Retype every record below exactly as it appears.

Pixel coordinate grounding data

# # # #

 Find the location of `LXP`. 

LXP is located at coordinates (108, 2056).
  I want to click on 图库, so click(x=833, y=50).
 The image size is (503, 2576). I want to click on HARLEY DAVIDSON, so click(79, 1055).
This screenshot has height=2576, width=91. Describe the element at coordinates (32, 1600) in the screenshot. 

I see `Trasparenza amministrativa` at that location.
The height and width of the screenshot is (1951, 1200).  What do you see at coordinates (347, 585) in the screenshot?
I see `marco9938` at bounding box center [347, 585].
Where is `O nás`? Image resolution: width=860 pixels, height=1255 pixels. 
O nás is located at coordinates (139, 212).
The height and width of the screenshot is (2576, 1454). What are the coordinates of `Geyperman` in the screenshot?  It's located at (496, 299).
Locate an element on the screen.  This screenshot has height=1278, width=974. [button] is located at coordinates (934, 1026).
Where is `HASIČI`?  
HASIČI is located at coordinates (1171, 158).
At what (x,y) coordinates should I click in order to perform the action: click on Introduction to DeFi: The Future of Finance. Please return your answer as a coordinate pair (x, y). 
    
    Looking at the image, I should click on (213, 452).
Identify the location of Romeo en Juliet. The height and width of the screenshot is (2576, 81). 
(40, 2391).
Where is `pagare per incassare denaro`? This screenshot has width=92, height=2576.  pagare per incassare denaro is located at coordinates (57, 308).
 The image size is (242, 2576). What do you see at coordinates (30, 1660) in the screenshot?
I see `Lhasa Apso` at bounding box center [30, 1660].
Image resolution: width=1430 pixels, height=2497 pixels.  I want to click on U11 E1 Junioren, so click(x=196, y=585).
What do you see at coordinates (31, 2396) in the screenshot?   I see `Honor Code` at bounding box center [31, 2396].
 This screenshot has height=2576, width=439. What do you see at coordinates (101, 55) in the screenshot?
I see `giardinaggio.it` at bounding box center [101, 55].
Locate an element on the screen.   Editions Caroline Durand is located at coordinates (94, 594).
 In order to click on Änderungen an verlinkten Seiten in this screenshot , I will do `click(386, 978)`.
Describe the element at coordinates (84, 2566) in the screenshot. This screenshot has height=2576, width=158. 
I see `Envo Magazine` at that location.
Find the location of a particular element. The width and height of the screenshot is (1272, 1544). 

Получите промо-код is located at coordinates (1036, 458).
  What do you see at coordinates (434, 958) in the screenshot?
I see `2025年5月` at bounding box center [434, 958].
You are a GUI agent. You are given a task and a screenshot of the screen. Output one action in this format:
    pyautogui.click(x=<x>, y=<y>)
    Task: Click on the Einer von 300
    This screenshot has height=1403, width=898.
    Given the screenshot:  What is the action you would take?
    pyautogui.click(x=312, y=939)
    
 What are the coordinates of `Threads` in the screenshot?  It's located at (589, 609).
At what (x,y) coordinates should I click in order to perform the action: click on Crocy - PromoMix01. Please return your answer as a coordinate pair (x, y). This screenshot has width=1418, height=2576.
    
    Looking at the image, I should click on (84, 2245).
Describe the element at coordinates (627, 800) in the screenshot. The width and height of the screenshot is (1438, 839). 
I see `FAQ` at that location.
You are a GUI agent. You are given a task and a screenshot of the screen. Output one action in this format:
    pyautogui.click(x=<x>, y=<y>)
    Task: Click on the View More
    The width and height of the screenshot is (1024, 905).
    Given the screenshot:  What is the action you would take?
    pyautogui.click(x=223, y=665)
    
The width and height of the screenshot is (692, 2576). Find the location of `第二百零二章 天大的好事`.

# # # #

(Exercise answer)
 Find the location of `LXP`. 

LXP is located at coordinates (108, 2056).
  I want to click on 图库, so click(x=833, y=50).
 The image size is (503, 2576). I want to click on HARLEY DAVIDSON, so click(79, 1055).
This screenshot has height=2576, width=91. Describe the element at coordinates (32, 1600) in the screenshot. 

I see `Trasparenza amministrativa` at that location.
The height and width of the screenshot is (1951, 1200).  What do you see at coordinates (347, 585) in the screenshot?
I see `marco9938` at bounding box center [347, 585].
Where is `O nás`? Image resolution: width=860 pixels, height=1255 pixels. 
O nás is located at coordinates (139, 212).
The height and width of the screenshot is (2576, 1454). What are the coordinates of `Geyperman` in the screenshot?  It's located at (496, 299).
Locate an element on the screen.  This screenshot has height=1278, width=974. [button] is located at coordinates (934, 1026).
Where is `HASIČI`?  
HASIČI is located at coordinates (1171, 158).
At what (x,y) coordinates should I click in order to perform the action: click on Introduction to DeFi: The Future of Finance. Please return your answer as a coordinate pair (x, y). 
    
    Looking at the image, I should click on (213, 452).
Identify the location of Romeo en Juliet. The height and width of the screenshot is (2576, 81). 
(40, 2391).
Where is `pagare per incassare denaro`? This screenshot has width=92, height=2576.  pagare per incassare denaro is located at coordinates (57, 308).
 The image size is (242, 2576). What do you see at coordinates (30, 1660) in the screenshot?
I see `Lhasa Apso` at bounding box center [30, 1660].
Image resolution: width=1430 pixels, height=2497 pixels.  I want to click on U11 E1 Junioren, so click(x=196, y=585).
What do you see at coordinates (31, 2396) in the screenshot?   I see `Honor Code` at bounding box center [31, 2396].
 This screenshot has height=2576, width=439. What do you see at coordinates (101, 55) in the screenshot?
I see `giardinaggio.it` at bounding box center [101, 55].
Locate an element on the screen.   Editions Caroline Durand is located at coordinates (94, 594).
 In order to click on Änderungen an verlinkten Seiten in this screenshot , I will do `click(386, 978)`.
Describe the element at coordinates (84, 2566) in the screenshot. This screenshot has height=2576, width=158. 
I see `Envo Magazine` at that location.
Find the location of a particular element. The width and height of the screenshot is (1272, 1544). 

Получите промо-код is located at coordinates (1036, 458).
  What do you see at coordinates (434, 958) in the screenshot?
I see `2025年5月` at bounding box center [434, 958].
You are a GUI agent. You are given a task and a screenshot of the screen. Output one action in this format:
    pyautogui.click(x=<x>, y=<y>)
    Task: Click on the Einer von 300
    This screenshot has height=1403, width=898.
    Given the screenshot:  What is the action you would take?
    pyautogui.click(x=312, y=939)
    
 What are the coordinates of `Threads` in the screenshot?  It's located at (589, 609).
At what (x,y) coordinates should I click in order to perform the action: click on Crocy - PromoMix01. Please return your answer as a coordinate pair (x, y). This screenshot has width=1418, height=2576.
    
    Looking at the image, I should click on (84, 2245).
Describe the element at coordinates (627, 800) in the screenshot. The width and height of the screenshot is (1438, 839). 
I see `FAQ` at that location.
You are a GUI agent. You are given a task and a screenshot of the screen. Output one action in this format:
    pyautogui.click(x=<x>, y=<y>)
    Task: Click on the View More
    The width and height of the screenshot is (1024, 905).
    Given the screenshot:  What is the action you would take?
    pyautogui.click(x=223, y=665)
    
The width and height of the screenshot is (692, 2576). Find the location of `第二百零二章 天大的好事`.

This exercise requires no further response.